# Crowd Simulation Project - Design and Architecture Document

## 1\. Project Overview

This project aims to achieve high-fidelity multi-agent pedestrian trajectory simulation based on diffusion models. The system takes scene maps and pedestrian trajectory history as input, predicts future crowd motion trends, and visualizes them on the web. The project consists of three major modules: model training, inference sampling, and web-based interactive visualization.
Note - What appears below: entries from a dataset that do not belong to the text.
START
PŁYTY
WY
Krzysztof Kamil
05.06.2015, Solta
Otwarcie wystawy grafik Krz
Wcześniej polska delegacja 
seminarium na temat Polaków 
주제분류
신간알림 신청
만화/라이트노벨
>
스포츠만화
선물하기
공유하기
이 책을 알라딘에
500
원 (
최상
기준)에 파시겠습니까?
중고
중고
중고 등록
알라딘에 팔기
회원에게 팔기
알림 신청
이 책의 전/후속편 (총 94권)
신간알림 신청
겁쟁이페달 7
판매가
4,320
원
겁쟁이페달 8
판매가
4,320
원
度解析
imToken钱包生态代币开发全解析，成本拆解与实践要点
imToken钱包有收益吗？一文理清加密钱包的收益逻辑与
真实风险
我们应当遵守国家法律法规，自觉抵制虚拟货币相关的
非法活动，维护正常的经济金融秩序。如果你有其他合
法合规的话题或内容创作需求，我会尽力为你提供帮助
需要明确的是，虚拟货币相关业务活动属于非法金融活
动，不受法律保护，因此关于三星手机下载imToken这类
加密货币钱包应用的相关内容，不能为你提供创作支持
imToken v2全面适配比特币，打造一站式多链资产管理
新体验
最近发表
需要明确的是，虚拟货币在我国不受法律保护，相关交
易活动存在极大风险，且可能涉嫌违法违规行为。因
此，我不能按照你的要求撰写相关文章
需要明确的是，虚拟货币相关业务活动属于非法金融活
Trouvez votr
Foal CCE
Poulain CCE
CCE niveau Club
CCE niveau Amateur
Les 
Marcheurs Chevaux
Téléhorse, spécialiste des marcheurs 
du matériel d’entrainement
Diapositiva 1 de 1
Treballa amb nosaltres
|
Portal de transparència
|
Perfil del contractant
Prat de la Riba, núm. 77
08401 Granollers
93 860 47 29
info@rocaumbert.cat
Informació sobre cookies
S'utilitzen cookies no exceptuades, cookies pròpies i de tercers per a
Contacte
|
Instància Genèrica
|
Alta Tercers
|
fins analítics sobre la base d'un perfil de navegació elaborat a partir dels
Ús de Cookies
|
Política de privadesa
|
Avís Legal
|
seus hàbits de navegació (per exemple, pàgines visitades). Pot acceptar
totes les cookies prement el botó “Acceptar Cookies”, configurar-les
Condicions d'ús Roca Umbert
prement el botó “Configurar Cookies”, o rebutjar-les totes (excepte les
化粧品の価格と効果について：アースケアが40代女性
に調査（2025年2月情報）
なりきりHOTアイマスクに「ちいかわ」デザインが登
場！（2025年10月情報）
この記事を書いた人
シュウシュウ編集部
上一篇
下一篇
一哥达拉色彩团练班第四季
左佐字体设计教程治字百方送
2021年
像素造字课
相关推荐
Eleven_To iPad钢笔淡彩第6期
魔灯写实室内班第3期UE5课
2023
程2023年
## 2\. System Architecture

### 2.1 Core Module Breakdown

  * **Dataset (`src.dataset`)**: Responsible for standardized loading of multi-source heterogeneous data. Supports mainstream datasets such as ETH, UCY, SDD, GC, WayMo, and ORCA. The core class `BaseDataset` implements unified sliding-window sampling, coordinate normalization, and data caching mechanisms.
  * **Model (`src.model`)**:
      * `Model`: Base Transformer model with attention mechanisms over pedestrians, vehicles, and maps.
      * `RelativeModel`: Improved model using relative-coordinate encoding, with better generalization.
      * `NewModel`: Latest experimental model architecture.
  * **Diffusion (`src.diffusion`)**: Implements two sampling strategies, DDPM (probabilistic diffusion) and DDIM (implicit diffusion), to progressively restore Gaussian noise into physically plausible trajectory accelerations.
  * **Web (`src.web`)**: Visualization backend based on FastAPI and WebSockets, supporting real-time streaming of simulation results to the frontend.

### 2.2 Data Flow

1.  **Input**: Raw trajectory CSV/Txt files plus scene images.
2.  **Preprocessing**: `BaseDataset` performs coordinate transformation (homography), resampling, and normalization.
3.  **Training**: `train.py` trains the diffusion model using sliding-window data to predict acceleration over future `pred_step` frames.
4.  **Inference**: `sample.py` or `simulate.py` uses the trained model together with Social Force Guidance for multi-frame autoregressive rollout.
5.  **Visualization**: Results are sent to the frontend through WebSocket and rendered as trajectories on the map using Plotly.js.

## 3\. Key Algorithm Design

### 3.1 Diffusion Process

**DDIM** is used for fast sampling. The model predicts **acceleration** rather than position directly, which helps ensure smoothness and physical plausibility in the generated trajectories.

### 3.2 Guidance Strategy

To improve controllability, the denoising process introduces Classifier-Free Guidance (CFG) and gradient-based energy guidance:

  * **Destination guidance**: Guides pedestrians toward preset target locations.
  * **Obstacle-avoidance guidance**: Uses `get_force_map` to compute a map potential field that repels pedestrians away from obstacles.

## 4\. API Interface

### 4.1 Training Interface

```bash
python train.py --name [experiment_name] --datasets [dataset_list] --loss_type [noise|accelerate]
```

### 4.2 Web Simulation Interface

The web backend listens on `ws://0.0.0.0:12345/ws`.

  * **Start Action**: `{ "action": "start", "dataset_name": "ETH", "frame_idx": 100, "frame_num": 200 }`
  * **Response**: Contains the streamed pedestrian IDs, types, and `(x, y)` coordinates for each frame.